Travis Kalanick’s resignation as CEO of ride-sharing firm Uber Technologies Inc. may alleviate the company’s short-term leadership and cultural issues.
However, in the long run, the company will have to deal with a different type of challenge: maintaining its mission-driven vision and culture so it can continue to innovate to stay relevant.
That’s because once a founder leaves the company they started, it’s not uncommon for the passion, mission and vision that they brought to work everyday walks out the door with them. Whoever takes the helm as chief executive at Uber likely won’t have a prior connection to the firm in the same way Kalanick did.
To the new CEO, taking over Uber will be more of a challenge in their executive turnaround ability than in having a core belief in Uber’s mission. Sure, the new CEO will want the company to succeed, but their motivation for seeing success through is likely to be different than what motivated Kalanick.
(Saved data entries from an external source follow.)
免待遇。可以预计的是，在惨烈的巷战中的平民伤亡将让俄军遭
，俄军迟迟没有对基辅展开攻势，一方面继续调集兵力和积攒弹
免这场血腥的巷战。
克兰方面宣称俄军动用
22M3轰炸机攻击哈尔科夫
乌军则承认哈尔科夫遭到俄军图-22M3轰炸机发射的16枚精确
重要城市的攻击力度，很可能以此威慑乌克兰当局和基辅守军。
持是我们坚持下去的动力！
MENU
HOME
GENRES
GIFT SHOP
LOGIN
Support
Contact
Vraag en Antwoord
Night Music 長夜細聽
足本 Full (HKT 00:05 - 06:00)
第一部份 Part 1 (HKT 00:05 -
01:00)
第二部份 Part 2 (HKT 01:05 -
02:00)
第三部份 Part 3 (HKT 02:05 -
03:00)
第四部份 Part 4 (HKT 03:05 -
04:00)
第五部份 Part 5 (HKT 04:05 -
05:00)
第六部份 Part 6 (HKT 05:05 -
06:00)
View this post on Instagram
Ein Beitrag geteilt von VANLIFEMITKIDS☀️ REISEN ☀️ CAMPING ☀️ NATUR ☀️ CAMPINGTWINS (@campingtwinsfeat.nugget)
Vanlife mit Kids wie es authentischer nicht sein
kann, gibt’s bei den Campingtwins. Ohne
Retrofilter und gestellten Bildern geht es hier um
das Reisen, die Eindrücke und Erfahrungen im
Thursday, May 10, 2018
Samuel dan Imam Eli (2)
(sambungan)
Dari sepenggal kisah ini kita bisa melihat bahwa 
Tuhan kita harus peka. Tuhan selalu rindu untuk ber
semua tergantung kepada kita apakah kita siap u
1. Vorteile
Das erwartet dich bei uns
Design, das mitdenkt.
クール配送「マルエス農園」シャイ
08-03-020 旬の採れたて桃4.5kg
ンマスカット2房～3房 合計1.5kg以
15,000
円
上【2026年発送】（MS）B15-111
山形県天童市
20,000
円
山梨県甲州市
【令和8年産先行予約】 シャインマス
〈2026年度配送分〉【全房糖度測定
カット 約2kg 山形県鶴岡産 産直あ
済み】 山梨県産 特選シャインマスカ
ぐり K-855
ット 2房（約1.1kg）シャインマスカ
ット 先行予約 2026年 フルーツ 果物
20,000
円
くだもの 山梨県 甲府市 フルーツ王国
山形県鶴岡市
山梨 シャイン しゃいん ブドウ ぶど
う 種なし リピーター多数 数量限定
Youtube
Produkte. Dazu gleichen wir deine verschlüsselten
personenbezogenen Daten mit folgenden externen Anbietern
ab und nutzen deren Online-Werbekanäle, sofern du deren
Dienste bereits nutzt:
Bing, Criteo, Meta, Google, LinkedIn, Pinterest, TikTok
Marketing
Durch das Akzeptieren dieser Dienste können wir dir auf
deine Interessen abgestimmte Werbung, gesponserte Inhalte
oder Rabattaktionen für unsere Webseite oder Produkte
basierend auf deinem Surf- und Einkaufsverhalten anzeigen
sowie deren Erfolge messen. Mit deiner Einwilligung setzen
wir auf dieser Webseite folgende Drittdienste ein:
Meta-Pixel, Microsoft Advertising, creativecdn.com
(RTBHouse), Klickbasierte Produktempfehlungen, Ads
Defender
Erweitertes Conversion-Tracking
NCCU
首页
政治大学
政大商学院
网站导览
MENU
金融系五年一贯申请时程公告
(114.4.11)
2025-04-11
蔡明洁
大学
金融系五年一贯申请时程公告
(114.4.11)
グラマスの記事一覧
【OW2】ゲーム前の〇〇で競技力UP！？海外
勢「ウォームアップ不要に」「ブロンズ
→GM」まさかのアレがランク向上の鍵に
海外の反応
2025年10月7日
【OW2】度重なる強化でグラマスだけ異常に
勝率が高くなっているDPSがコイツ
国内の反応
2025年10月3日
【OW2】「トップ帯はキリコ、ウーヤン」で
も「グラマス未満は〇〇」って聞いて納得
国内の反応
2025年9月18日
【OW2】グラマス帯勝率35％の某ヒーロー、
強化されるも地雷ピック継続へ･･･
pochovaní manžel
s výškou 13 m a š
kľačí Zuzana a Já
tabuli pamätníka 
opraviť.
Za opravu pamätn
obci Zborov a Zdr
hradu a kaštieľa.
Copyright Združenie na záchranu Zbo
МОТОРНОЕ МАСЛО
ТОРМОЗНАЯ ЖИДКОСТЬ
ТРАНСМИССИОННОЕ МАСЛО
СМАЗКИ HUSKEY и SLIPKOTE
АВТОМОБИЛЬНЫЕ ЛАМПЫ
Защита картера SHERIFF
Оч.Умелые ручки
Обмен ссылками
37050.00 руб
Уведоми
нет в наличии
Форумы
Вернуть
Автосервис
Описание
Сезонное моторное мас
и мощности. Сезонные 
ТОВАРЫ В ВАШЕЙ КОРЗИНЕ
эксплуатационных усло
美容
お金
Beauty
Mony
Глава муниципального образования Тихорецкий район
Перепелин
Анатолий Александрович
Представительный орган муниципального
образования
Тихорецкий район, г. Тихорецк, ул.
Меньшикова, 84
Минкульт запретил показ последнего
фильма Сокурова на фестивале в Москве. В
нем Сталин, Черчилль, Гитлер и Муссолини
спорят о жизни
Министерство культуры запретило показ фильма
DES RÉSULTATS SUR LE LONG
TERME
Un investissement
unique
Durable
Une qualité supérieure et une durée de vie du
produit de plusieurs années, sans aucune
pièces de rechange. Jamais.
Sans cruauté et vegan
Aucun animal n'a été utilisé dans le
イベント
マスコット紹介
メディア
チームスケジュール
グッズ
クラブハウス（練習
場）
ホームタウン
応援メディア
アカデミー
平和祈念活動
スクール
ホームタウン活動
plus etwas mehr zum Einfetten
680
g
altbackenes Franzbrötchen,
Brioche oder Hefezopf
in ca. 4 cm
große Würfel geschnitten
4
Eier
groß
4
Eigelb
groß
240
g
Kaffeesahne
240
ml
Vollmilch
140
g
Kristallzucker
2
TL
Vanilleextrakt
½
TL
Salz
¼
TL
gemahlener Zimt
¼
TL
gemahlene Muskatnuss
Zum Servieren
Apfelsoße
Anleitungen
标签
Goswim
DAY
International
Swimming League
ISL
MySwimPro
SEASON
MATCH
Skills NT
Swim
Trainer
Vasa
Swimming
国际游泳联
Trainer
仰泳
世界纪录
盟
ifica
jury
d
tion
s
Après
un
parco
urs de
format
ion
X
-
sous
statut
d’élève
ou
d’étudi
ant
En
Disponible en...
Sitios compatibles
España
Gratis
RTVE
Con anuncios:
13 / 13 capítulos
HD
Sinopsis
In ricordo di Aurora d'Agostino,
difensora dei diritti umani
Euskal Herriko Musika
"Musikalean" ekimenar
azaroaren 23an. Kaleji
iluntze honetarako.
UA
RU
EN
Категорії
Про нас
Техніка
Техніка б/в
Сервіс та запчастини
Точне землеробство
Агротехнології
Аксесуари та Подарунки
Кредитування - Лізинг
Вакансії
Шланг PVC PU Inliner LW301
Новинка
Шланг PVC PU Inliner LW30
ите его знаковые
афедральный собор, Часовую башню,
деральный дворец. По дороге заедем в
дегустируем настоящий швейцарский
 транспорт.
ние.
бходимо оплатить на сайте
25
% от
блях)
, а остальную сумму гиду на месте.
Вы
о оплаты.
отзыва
This is why so many of the most innovative companies still have at least one of their founders in the top job. Because when a founder exits a company, innovation stalls in favor of maintaining the status quo. Companies grow bureaucratic; managers’ motivations shifts away from growth and innovation to climbing the corporate ladder.
Apple, for instance, rose to become arguably the most successful technology firm in the world thanks to former CEO Steve Jobs, the company’s co-founder who was central in the creation of Apple’s most innovative and successful product, the iPhone. Apple’s current success still stems in large part from the iPhone. No Apple product since has matched it.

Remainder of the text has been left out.